If Franklin Pierce was desirous of preserving the Union, why did he give Jefferson Davis a place in his Cabinet, and take him for his chief adviser? Davis was already a pronounced secessionist, and had been defeated in his own State on that issue. In subserviency to Southern interests, no other Northern man ever went so far as Franklin Pierce, nor did Garrison himself accomplish so much toward the dissolution of the Union. He was an instance in real life of Goldsmith’s “good-natured man,” and the same qualities which assisted him to the position of President prevented his administration from being a success. Presidents ought to be made of firmer and sterner material.

Hawthorne had barely finished with the proofs of this volume, when he received the saddest, most harrowing news that ever came to him. After her mother’s death, in 1849, Louisa Hawthorne had gone to live with her aunt, Mrs. John Dike; and in July, 1852, Mr. Dike went with her on an excursion to Saratoga and New York City. On the morning of July 27, they left Albany on the steamboat “Henry Clay,” which, as is well known, never reached its destination. When nearing Yonkers, a fire broke out near the engines, where the wood-work was saturated with oil, and instantly the centre of the vessel was in a bright blaze. Mr. Dike happened to be on the forward deck at the moment, but Louisa Hawthorne was in the ladies’ cabin, and it was impossible to reach her. The captain of the Henry Clay immediately ran the vessel on shore, so that Mr. Dike and those who were with him escaped to land, but Louisa and more than seventy others, who threw themselves into the water, were drowned. It would seem to have been impossible to save her.

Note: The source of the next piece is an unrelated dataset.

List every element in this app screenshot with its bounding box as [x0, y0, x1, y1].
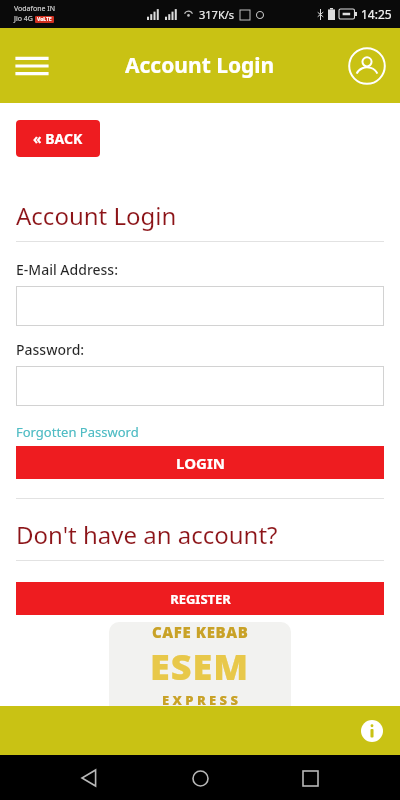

The death of Hawthorne’s mother may be said to have come in the course of Nature, and his mind was prepared for it; but Louisa had been the playmate of his childhood, and her death seemed as unnecessary as it was sharp and sudden. It happened almost on the third anniversary of his mother’s death, and these were the only two occasions in Hawthorne’s life, when the Dark Angel hovered about his door.

Rebecca Manning says: “Louisa Hawthorne was a most delightful, lovable, interesting woman — not at all ‘commonplace,’ as has been stated. Her death was a great sorrow to all her friends. Her name was Maria Louisa, and she was often called Maria by her mother and sister and aunts.”

Depressed and unnerved, in the most trying season of the year, Hawthorne went in the latter part of August to visit Franklin Pierce at Concord, New Hampshire; but there a severe torrid wave came on, so that Pierce advised him to go at once to the Isles of Shoals, promising to follow in a few days, if his numerous engagements would permit him.

The Isles of Shoals have the finest summer climate on the Atlantic Ocean; an atmosphere at once quieting and strengthening, and always at its best when it is hottest on the main-land. Hawthorne found a pair of friends ready-made there, and prepared to receive him — Levi Thaxter, afterwards widely known as the apostle of Browning in America, and his wife, Celia, a poetess in the bud, only sixteen, but very bright, original, and pleasant. They admired Hawthorne above all living men, and his sudden advent on their barren island seemed, as Thaxter afterward expressed it, like a supernatural presence. They became good companions in the next two weeks; climbing the rocks, rowing from one island to another — bald pieces of rock, like the summits of mountains rising above the surface of the sea — visiting the light-house, the monument to Captain John Smith, Betty Moody’s Cave, the graves of the Spanish sailors, the trap dikes of ancient lava, and much else. Every day Hawthorne wrote a minute account in his diary of his various proceedings there, including the observation of a live shark, which came into the cove by the hotel, a rare spectacle on that coast. General Pierce did not make his appearance, however, and on September 15, Hawthorne returned to his own home.

The election of Pierce to the presidency was as remarkable as his nomination. In 1848, General Taylor, the victor of a single battle, but a man of little education, was nominated for the presidency over the heads of the finest orators and ablest statesmen in America, and was enthusiastically elected. General Scott, Franklin Pierce’s opponent, defeated the Mexicans in four decisive battles, captured the capital of the country, and conducted one of the most skilful military expeditions of the past century. He was a man of rare administrative ability, and there is no substantial argument against his character. We have Grant’s testimony that it was pleasant to serve under him. Yet he was overwhelmingly defeated at the polls by a militia general without distinction, military or civil.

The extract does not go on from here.